Mountain bikes used to be like road bikes, except the frames and wheels were heavier. In the last 10 years though, there have been several changes:

1. Head tube angles have become steeper - this means riders sit more upright, and the front wheel is further forward of the frame, making the bike more stable on steep descents

2. Top tubes are steeply sloped. This makes seat tubes very short, which is why you are seeing those long seat tube extensions (really, these are the seat posts attached to the saddle). This also means sizing by seat tube length (22.5" in your case) is becoming less common - now we see small, medium, large, X-large, etc. The top tubes are steeply sloped to improve "standover," making it easier and safer to mount and dismount in difficult terrain, as well as giving more room to maneuver without breaking your Eier.

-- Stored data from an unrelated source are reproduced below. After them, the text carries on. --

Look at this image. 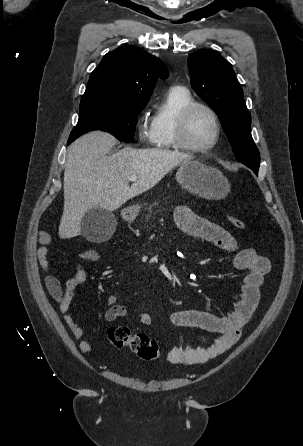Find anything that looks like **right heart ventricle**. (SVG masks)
I'll return each instance as SVG.
<instances>
[{
  "label": "right heart ventricle",
  "instance_id": "e07e8e85",
  "mask_svg": "<svg viewBox=\"0 0 303 446\" xmlns=\"http://www.w3.org/2000/svg\"><path fill=\"white\" fill-rule=\"evenodd\" d=\"M193 102L190 92L181 86L171 87L151 119L150 142L155 148H178L175 141V124L178 114Z\"/></svg>",
  "mask_w": 303,
  "mask_h": 446
}]
</instances>
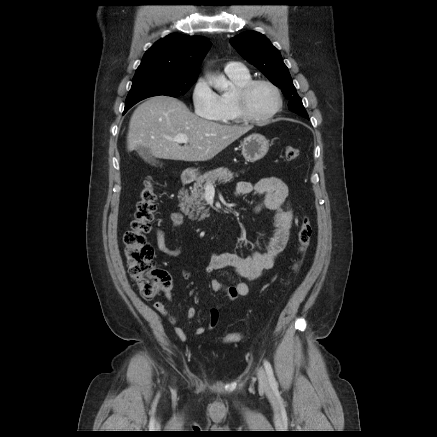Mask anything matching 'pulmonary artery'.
<instances>
[{
  "label": "pulmonary artery",
  "instance_id": "e3ab8cb5",
  "mask_svg": "<svg viewBox=\"0 0 437 437\" xmlns=\"http://www.w3.org/2000/svg\"><path fill=\"white\" fill-rule=\"evenodd\" d=\"M244 69V66L239 62H229L225 66V72H236Z\"/></svg>",
  "mask_w": 437,
  "mask_h": 437
}]
</instances>
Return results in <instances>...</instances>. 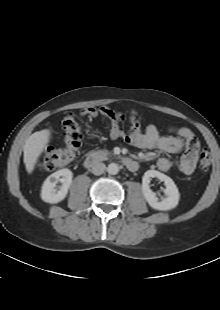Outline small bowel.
Returning a JSON list of instances; mask_svg holds the SVG:
<instances>
[{
  "mask_svg": "<svg viewBox=\"0 0 220 310\" xmlns=\"http://www.w3.org/2000/svg\"><path fill=\"white\" fill-rule=\"evenodd\" d=\"M105 116L110 120V137L122 138L128 144L139 149H157L166 153H178L183 151L179 163V170L185 175H191L197 165L199 142L188 128L174 130L173 135L162 136L156 125L150 124L145 131L139 125H133L130 131L125 132L119 125L117 114L107 107H88L80 111L81 117ZM136 115V112H132ZM157 166L162 171L171 168V161L165 157L159 158Z\"/></svg>",
  "mask_w": 220,
  "mask_h": 310,
  "instance_id": "obj_1",
  "label": "small bowel"
}]
</instances>
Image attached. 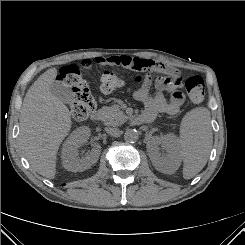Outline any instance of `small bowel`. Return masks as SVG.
Listing matches in <instances>:
<instances>
[{
    "mask_svg": "<svg viewBox=\"0 0 245 245\" xmlns=\"http://www.w3.org/2000/svg\"><path fill=\"white\" fill-rule=\"evenodd\" d=\"M94 61L104 66H122L126 69L143 73L140 76L139 87L133 92L134 98L143 103L145 109L143 115L152 121L157 114L166 113L176 115L185 103V97L181 92L182 80L180 78H171L169 76L160 77L155 83V91L151 92V75L154 73H164L162 65L151 59L131 57L128 55L98 56ZM84 67H89L91 60L82 61ZM170 93V99L167 100L165 93Z\"/></svg>",
    "mask_w": 245,
    "mask_h": 245,
    "instance_id": "small-bowel-1",
    "label": "small bowel"
}]
</instances>
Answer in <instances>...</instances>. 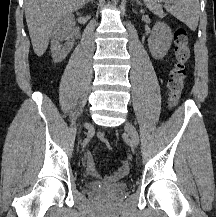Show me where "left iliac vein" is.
<instances>
[{"mask_svg": "<svg viewBox=\"0 0 216 217\" xmlns=\"http://www.w3.org/2000/svg\"><path fill=\"white\" fill-rule=\"evenodd\" d=\"M125 130L131 139L132 145L136 147L138 145V142H139V137H138V133L136 131V128L132 125V123L126 122L125 123Z\"/></svg>", "mask_w": 216, "mask_h": 217, "instance_id": "1", "label": "left iliac vein"}]
</instances>
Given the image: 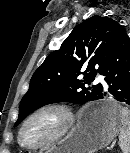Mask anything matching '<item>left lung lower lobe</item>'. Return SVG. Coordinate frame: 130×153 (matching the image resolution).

3. Stems are shorter now. Your 120mm stem is not strange, but most people use stems of 80 - 110mm now. This, along with the steep head angle, gives quicker steering and a more relaxed riding position.

To help understand all the bike terms, here is a diagram:










I am quite surprised the shop sold you a bike you are too big for, but if you bring the bike back and say you are uncomfortable, they should change it for you. I realize such things can be more difficult in Germany though...I lived in Austria for a while and I soon learned that unlike the US, the customer is not always right. Good luck!


----------



## lelek45 (May 4, 2009)

Swannyboy said:


> I purchased a Trek 4300 as my first bike 1.5 yrs ago also. I am 6'3" (190.5cm) with a 89 cm inseam and purchased a 22.5 frame size also. I rode both the large (20in) and XL & felt like I was in a more comfortable riding position on the XL. The bike was harder to use at first on technical single track but after lowering the seat a little and learning to use my body more in tune with the bike I was fine. Although I now have a FS bike that is slightly shorter in the top tube and find it much easier to throw around. * In the end though it is what is comfortable for you*. I agree with JimC, if you are uncomfortable go back to the LBS and have them help you fit to the correct frame.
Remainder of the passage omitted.